Items listed in a dataset:
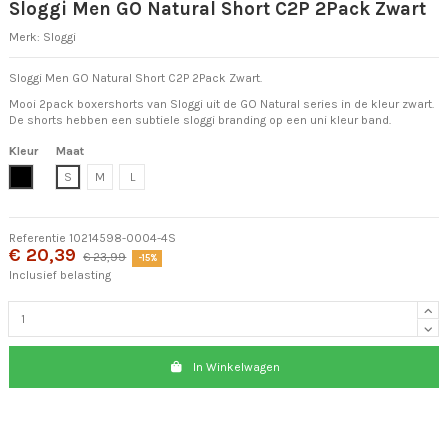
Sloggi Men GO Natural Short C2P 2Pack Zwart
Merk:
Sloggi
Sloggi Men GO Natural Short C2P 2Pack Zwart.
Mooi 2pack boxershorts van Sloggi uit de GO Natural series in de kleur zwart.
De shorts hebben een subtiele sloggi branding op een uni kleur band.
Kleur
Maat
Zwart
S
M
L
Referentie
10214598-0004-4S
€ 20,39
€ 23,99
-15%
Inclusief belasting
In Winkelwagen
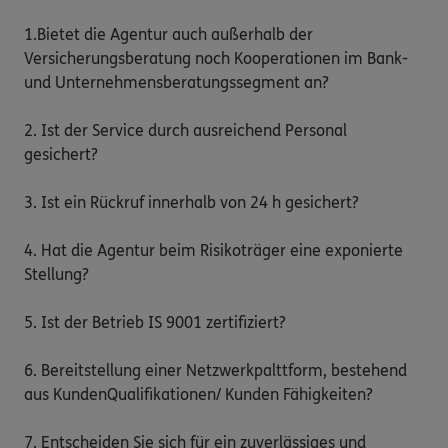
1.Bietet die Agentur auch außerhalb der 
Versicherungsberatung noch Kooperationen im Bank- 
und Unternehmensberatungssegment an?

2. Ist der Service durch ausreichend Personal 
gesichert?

* PROBLEM DESCRIPTION
If a line in the entries contains the word "Natural", copy that line out.

* REPLY TO THE EXERCISE
Sloggi Men GO Natural Short C2P 2Pack Zwart
Sloggi Men GO Natural Short C2P 2Pack Zwart.
Mooi 2pack boxershorts van Sloggi uit de GO Natural series in de kleur zwart.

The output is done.